'North Korea Should Be More Realistic'
Last week the members of the United Nations selected a new secretary general -- the foreign minister of South Korea, Ban Ki Moon, 62. On Saturday in New York, Ban discussed his new role with Newsweek-Washington Post's Lally Weymouth. Excerpts:
Q: The Security Council is voting on sanctions that will include some kind of blockade and inspection of certain goods entering North Korea. How will North Korea respond?
A: North Korea has declared very defiantly that if the Security Council adopts any sanctions, they will regard this as a declaration of war. This is very worrisome and shows total disrespect of the United Nations.
What role do you see for yourself as secretary general in this dispute?
I think that I would be in a much better position than any other previous secretary general -- as I come from Korea and have experience. I will try to coordinate with the concerned parties. If necessary, I will take my own initiative, which will include visiting North Korea and meeting with North Korean leaders.
Will you meet with President Kim Jong Il?
I hope so. When the secretary general of the United Nations visits [a country], normally the secretary general deals with the leaders of the member states.
People say that Kim Jong Il is not so normal.
But he has met many leaders of the world.
Some argue that the recent test is a reaction by North Korea to the economic sanctions imposed by the U.S. on the Macao-based Banco Delta Asia in 2005 right after North Korea and the U.S. appeared to have arrived at a political deal.

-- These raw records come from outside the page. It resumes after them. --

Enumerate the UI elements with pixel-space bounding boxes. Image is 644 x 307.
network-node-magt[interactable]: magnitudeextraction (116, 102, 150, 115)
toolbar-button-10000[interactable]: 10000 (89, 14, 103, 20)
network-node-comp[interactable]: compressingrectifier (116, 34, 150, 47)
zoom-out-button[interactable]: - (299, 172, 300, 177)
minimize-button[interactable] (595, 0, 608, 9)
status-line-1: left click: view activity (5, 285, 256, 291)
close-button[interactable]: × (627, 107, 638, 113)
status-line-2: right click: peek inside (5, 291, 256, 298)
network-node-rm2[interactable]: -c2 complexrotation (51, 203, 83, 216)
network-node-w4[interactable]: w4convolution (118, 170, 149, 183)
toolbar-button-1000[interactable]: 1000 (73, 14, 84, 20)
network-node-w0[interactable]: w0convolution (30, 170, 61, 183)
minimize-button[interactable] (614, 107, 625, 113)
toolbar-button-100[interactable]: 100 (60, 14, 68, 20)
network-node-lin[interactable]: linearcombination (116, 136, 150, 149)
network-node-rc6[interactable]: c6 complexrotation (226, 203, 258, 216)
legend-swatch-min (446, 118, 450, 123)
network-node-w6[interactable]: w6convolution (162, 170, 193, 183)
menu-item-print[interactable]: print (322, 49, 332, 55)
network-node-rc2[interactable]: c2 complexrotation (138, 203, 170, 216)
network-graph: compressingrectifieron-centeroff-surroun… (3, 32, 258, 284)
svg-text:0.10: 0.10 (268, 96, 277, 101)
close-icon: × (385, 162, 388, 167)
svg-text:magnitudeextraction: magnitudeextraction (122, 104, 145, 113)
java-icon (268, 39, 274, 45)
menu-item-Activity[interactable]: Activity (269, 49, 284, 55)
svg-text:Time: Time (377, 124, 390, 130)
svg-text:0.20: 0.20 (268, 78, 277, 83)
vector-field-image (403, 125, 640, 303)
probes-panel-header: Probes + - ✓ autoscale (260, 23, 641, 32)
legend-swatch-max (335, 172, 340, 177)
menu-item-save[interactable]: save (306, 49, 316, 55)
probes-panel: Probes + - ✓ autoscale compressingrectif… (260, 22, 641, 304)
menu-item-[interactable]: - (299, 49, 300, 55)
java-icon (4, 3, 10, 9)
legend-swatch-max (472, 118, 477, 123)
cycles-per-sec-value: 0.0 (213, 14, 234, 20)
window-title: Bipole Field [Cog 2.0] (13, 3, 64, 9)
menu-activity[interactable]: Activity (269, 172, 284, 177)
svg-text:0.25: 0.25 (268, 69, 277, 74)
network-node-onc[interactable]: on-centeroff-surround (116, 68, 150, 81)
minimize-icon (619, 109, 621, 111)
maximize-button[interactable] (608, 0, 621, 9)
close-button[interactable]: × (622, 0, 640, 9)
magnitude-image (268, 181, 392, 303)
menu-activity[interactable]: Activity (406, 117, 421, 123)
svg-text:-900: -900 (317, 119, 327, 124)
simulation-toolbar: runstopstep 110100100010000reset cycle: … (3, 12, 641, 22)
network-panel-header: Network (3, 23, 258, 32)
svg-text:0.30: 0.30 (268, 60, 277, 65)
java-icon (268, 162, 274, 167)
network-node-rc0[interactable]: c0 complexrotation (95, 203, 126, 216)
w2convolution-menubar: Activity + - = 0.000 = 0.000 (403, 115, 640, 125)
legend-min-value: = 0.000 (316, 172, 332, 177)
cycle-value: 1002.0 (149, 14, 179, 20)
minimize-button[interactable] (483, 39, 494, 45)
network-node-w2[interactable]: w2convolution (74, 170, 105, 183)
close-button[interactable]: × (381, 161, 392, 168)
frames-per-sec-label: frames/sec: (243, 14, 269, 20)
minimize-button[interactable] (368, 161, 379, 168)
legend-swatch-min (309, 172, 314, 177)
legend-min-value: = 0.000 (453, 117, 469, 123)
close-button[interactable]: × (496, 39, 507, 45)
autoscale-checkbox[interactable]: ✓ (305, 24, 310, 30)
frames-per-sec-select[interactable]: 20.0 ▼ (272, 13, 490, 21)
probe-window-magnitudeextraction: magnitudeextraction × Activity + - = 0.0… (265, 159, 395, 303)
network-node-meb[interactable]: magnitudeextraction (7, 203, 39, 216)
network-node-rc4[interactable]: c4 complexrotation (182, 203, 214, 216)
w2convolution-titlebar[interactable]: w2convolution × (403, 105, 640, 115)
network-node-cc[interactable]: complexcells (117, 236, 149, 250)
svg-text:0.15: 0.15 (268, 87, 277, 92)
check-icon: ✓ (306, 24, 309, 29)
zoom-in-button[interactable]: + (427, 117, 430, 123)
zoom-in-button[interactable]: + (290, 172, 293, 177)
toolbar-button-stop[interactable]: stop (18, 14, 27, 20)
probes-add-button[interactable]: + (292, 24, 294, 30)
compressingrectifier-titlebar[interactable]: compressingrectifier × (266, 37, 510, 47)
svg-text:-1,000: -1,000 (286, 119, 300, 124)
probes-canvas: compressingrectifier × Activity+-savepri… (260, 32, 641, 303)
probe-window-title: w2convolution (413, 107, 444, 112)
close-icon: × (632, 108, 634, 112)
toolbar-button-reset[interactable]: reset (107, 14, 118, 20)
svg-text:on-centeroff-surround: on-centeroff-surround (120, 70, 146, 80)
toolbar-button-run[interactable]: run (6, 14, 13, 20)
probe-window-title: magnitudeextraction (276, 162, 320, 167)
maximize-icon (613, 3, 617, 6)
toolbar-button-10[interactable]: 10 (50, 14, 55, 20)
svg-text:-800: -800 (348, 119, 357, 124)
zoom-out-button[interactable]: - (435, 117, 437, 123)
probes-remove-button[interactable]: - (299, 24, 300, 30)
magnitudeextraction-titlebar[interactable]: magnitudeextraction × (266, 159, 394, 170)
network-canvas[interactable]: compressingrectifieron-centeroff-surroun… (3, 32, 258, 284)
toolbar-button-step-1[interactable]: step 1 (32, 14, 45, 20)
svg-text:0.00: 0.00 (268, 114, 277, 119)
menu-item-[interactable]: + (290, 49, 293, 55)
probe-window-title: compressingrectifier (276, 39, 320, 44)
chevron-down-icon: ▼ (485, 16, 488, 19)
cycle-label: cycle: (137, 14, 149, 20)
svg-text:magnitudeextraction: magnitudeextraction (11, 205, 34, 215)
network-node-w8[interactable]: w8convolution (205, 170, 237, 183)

First of all, the financial measures imposed on the North Korean accounts in Banco Delta Asia were because of the suspicion of North Korean illicit activities, including counterfeiting [of U.S. currency]. It's wrong that North Korea has linked this issue to the six-party process.
[Recently] the American government has said that if and when North Korea returns to the six-party talks, they will be prepared to have bilateral discussions . . . on all pending measures, including these financial restrictions.